# NFL Sunday Ticket



## lipcrkr (Apr 27, 2012)

I have the Choice Ultimate package (just started in May) which was called the "Big Deal" in their promo which included numerous discounts. One if which is the free Sunday Ticket. I got an e-mail today stating that it's now called Max? And that it was "for no additional charge". 
My question is what is "free"? And for how long? Is it 1 season from exhibition to playoffs.? I love NFL football but not enough to pay for any of it (or at least till NFL comes to LA).


----------



## jodyguercio (Aug 16, 2007)

Got the same e mail. Max includes the Red Zone channel, the ability to watch games on certain smart phones and tablets, and the ability to watch a game in 30 minutes.

After the season I will be calling and letting them know that I won't be renewing for next season.


----------



## MartyS (Dec 29, 2006)

It's only for regular season games. No exhibition games are part of Sunday Ticket.


----------



## tonyd79 (Jul 24, 2006)

"MartyS" said:


> It's only for regular season games. No exhibition games are part of Sunday Ticket.


Last couple of years, all exhibition games were either live or delayed on the NFL channel. So you get them regardless. (they will be blacked out on any rsn except your locals even if you have sports pack)


----------



## joed32 (Jul 27, 2006)

For $20 you can get the preseason package from NFL.com but it is streaming and not on your sat system.


----------



## KarenRichmond (Aug 3, 2012)

I didn't have the ultimate last year I guess and I didn't add the "To Go" part either so ? on the viewing on laptop, does that mean every NFL Sunday Ticket Game or just the out or market ones? Also I saw something today while reading up on the differences and noticed it said On Demand Sunday Ticket? What is that?


----------



## Justin23 (Jan 11, 2008)

"KarenRichmond" said:


> I didn't have the ultimate last year I guess and I didn't add the "To Go" part either so ? on the viewing on laptop, does that mean every NFL Sunday Ticket Game or just the out or market ones? Also I saw something today while reading up on the differences and noticed it said On Demand Sunday Ticket? What is that?


They changed the names & some of the features of NFLST this year.
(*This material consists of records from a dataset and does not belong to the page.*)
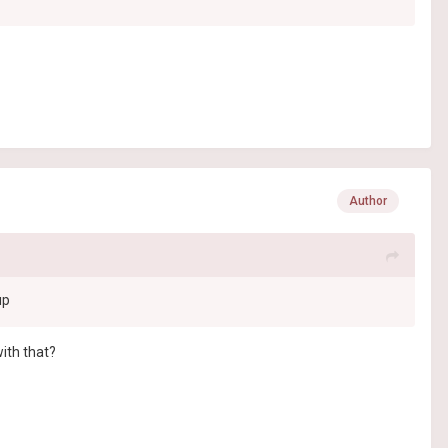
Author
up
with that?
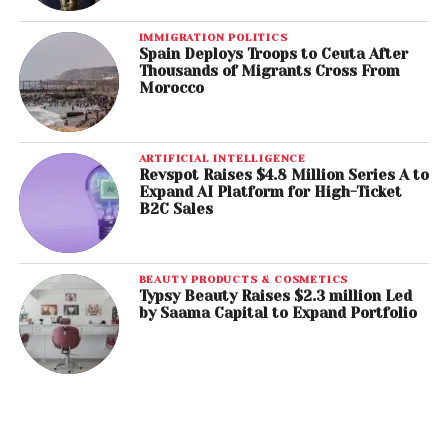
IMMIGRATION POLITICS
Spain Deploys Troops to Ceuta After
Thousands of Migrants Cross From
Morocco
ARTIFICIAL INTELLIGENCE
Revspot Raises $4.8 Million Series A to
Expand AI Platform for High-Ticket
B2C Sales
BEAUTY PRODUCTS & COSMETICS
Typsy Beauty Raises $2.3 million Led
by Saama Capital to Expand Portfolio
Last season NFLST had the games, games in HD, RedZone, player tracker, Game Mix, Short Cuts. The NFLST To-Go add-on gave you the ability to watch the games in a mobile device (smartphone, PC, tablet, etc).

This year the regular NFLST ($199) has the games, games in HD, Game Mix, & player tracker. The NFLST Max ($299) has all of the above plus Red Zone Channel, ShortCuts, and Mobile

NFLST On-Demand is available if you are an NFLST subscriber & have an Internet-connected HD-DVR. It will be full games that you missed.

Hope this helped.


----------



## Justin23 (Jan 11, 2008)

"lipcrkr" said:


> I have the Choice Ultimate package (just started in May) which was called the "Big Deal" in their promo which included numerous discounts. One if which is the free Sunday Ticket. I got an e-mail today stating that it's now called Max? And that it was "for no additional charge".
> My question is what is "free"? And for how long? Is it 1 season from exhibition to playoffs.? I love NFL football but not enough to pay for any of it (or at least till NFL comes to LA).
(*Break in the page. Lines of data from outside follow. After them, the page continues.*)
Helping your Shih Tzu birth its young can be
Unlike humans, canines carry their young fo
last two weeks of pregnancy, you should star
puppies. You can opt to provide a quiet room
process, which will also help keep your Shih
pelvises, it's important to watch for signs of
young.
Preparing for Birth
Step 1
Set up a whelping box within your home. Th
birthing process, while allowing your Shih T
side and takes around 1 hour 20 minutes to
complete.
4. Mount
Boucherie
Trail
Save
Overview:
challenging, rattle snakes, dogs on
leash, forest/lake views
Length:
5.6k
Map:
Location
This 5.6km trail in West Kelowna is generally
It depends on when you signed up. I believe the first NFLST offers this year was for the base NFLST, not Max....and for Choice Ultimate or higher. Then they dropped it to Choice Xtra or higher & included Max.
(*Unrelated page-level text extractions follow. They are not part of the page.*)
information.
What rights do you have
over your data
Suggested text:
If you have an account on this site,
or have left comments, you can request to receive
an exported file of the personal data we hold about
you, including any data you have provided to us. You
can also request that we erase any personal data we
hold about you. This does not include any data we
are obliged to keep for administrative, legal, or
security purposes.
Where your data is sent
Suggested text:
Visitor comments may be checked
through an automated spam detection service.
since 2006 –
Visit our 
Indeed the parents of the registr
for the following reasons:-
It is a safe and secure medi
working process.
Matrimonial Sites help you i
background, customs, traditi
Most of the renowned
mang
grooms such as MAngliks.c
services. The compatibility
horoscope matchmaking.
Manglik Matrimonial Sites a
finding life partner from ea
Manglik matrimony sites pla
I would check your acct online & see which one you signed up for...


----------



## joshjr (Aug 2, 2008)

Justin23 said:


> They changed the names & some of the features of NFLST this year.
> 
> Last season NFLST had the games, games in HD, RedZone, player tracker, Game Mix, Short Cuts. The NFLST To-Go add-on gave you the ability to watch the games in a mobile device (smartphone, PC, tablet, etc).
> 
> ...


I thought it was PPV for like a Sunday of games or a specific game that anyone could order. I think I recall someone 2 years ago paying $44.95 for a Packers game that did not have ST.


----------



## zimm7778 (Nov 11, 2007)

"joshjr" said:


> I thought it was PPV for like a Sunday of games or a specific game that anyone could order. I think I recall someone 2 years ago paying $44.95 for a Packers game that did not have ST.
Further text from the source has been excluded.